June 16, 2020

How to Improve Your TTRPG’s Pacing

If you’ve been playing tabletop role-playing games for awhile, you know what it feels like when the game stalls. The players don’t quite know how to act or what choice to make. And likewise the GM/DM doesn’t quite know how best to setup the players to continue onward in the story.

No one likes getting bogged down when you’re playing stories. So today’s Worldbuilding Monday (on a Tuesday) advice is all about how to improve your story’s pacing through implementing some post-choice prompt best practices that are sure to better your story’s flow!

After the Prompt

As the GM/DM, you’re constantly prompting the players for decisions throughout the course of the session. What route to take, who to speak to, what the next plan of attack will be…whatever prompt it is, it’s ultimately your responsibility to make the context surrounding the choice clear.

Clarity of choice is a bit more complex than it appears on the surface. Using a recent example of a DnD game I was playing this past weekend, we were tasked with deciding what path our party would take to a hidden dwarven treasure site: through the wintry high-mountain pass or the long way around and into the swamp-filled jungle.

That’s a big decision for the group to make. And the players feel that weight quickly once the prompt has been given. As the GM/DM, you need to quickly follow your prompt with the following two pieces of context where appropriate:

  • Level of Risk/Reward
  • Default Character(s’) Knowledge

In your worldbuilding, when you’re designing your prompts, you need to build in these additional sets of information.

Level of Risk/Reward

Immediately following your prompt, I’ve found it to be incredibly helpful for the players if you clarify the obvious risks & rewards of the various choices.
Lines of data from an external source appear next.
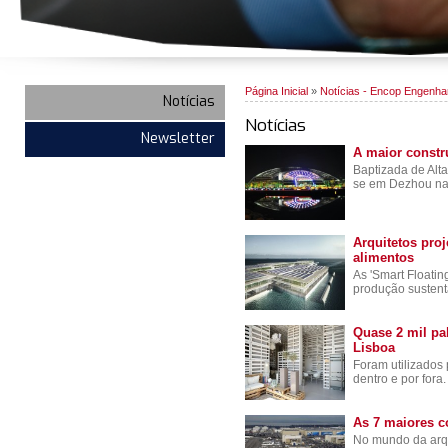
Página Inicial
»
Notícias - Encop Engenha
Notícias
Notícias
Newsletter
A maior constr
Baptizada de Alta
se em Dezhou na
Arquitetos pro
alimentos
As 'Smart Floatin
produção sustent
Quase 2 mil pa
Lisboa
Foram utilizados 
dentro e por fora.
As 7 maiores 
No mundo da arqui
Extending the mountain pass versus jungle trek above, the GM/DM should take each choice and, at a high level, break them down.

The mountain pass is steep, snowy, and at times icy. Not many trek there and it’s unknown what, if anything, lives there. But there is a direct path to the dwarven treasure site. The jungle, in contrast, has a small road and is the preferred path by the few travelers in this area. There are, however, both dangerous creatures and animals among the muck and mire of the swamp-lands within. And if you take this route, you’ll get to the dig site several days later than if you had successfully traversed the mountain path.

Those brief details give the players something to latch onto in their individual and group decision-making processes. They’re better empowered to weigh their options, consider the choices, and make a firm decision.

Default Character(s’) Knowledge

On top of the risks & rewards, many times it’s a good idea to provide a foundation for what the characters would also know in addition to the basics you’ve already given them. The golden rule here is to ask yourself: “what would the characters know about the facets of this choice without a skill-check/roll?”

If, for example, one of the characters had previously taken one or more of these routes previously, you can expand on what their experience may have been during that time. Or perhaps one or more of the characters has strong expertise in one or more of these locales; you could go a level deeper in the information you provide about the mountain and jungle settings. In my view, if you’re an expert in a certain area, basic information skill rolls are most often completely unnecessary – cut them out here to save time.

Taking that last example a step further, if one or more of the characters are quite skilled tactically, give them another nugget or two about what may await them on either path. Perhaps reveal that dangerous creatures have been known to settle on top of high peaks. Or perhaps that poisonous plants have been known to line the way in the jungle swamps.

Either way, you haven’t given up any state secrets on what’s going to come next. You’ve just done your part in empowering a thoughtful and expedient decision by the players. Sure there may be questions. But far, far less than there would have been. And what’s more, the conversations the players may have between themselves are already a step further with the risks, rewards, and ancillary information already defined for them.

The Onus on the Players

The GM/DM/worldbuilder though can’t do everything. There is also an equally strong onus on the players to incisively ask the questions they have to in order to reach a decision. No matter what details the GM/DM provides, or what prep they’ve done in their worldbuilding, players will have questions.

And not only is that okay, that process is a vital part of tabletop role-playing games. But that being said, there’s both a reasonable limit to these clarifying questions as well as a need for the focus to be on the task at hand. When the GM/DM has properly prompted a choice for the group, players should design their questions around the gaps that exist between then and being empowered to make a choice.

In the mountain vs. jungle path example, perhaps the players want to know whether it’s actively snowing on the mountain or whether they know of any groups that have been lost in the jungle of late. You may answer however you deem appropriate; but questions likes these are well within reason to get the players what they need to make a choice and advance the story to its next scene.

When the GM/DM and players come together and do their parts as these choices get prompted, the pacing and flow of the story are massively improved. And the more you all as a table get in the habit of being aware during this important decision-making sequenced, the better chemistry you’ll all have together during subsequent such moments.

So talk about it with your table – and let me know how it goes! And if there’s anything I can do to help, please let me know.